Going through the records that follow, please count the lines with "công" in them and give only the count.

▶ _DATA EXCERPTS_:
-- Opening Marker --
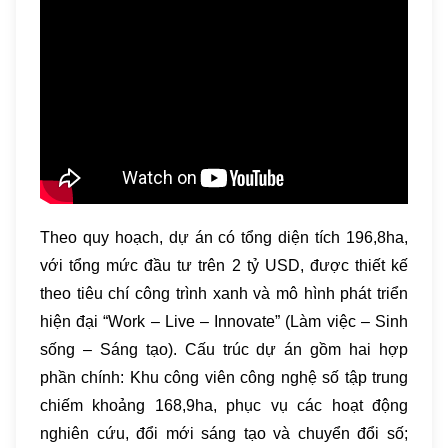
Theo quy hoạch, dự án có tổng diện tích 196,8ha,
với tổng mức đầu tư trên 2 tỷ USD, được thiết kế
theo tiêu chí công trình xanh và mô hình phát triển
hiện đại “Work – Live – Innovate” (Làm việc – Sinh
sống – Sáng tạo). Cấu trúc dự án gồm hai hợp
phần chính: Khu công viên công nghệ số tập trung
chiếm khoảng 168,9ha, phục vụ các hoạt động
nghiên cứu, đổi mới sáng tạo và chuyển đổi số;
-- Closing Marker --
▶ _REPLY_:
2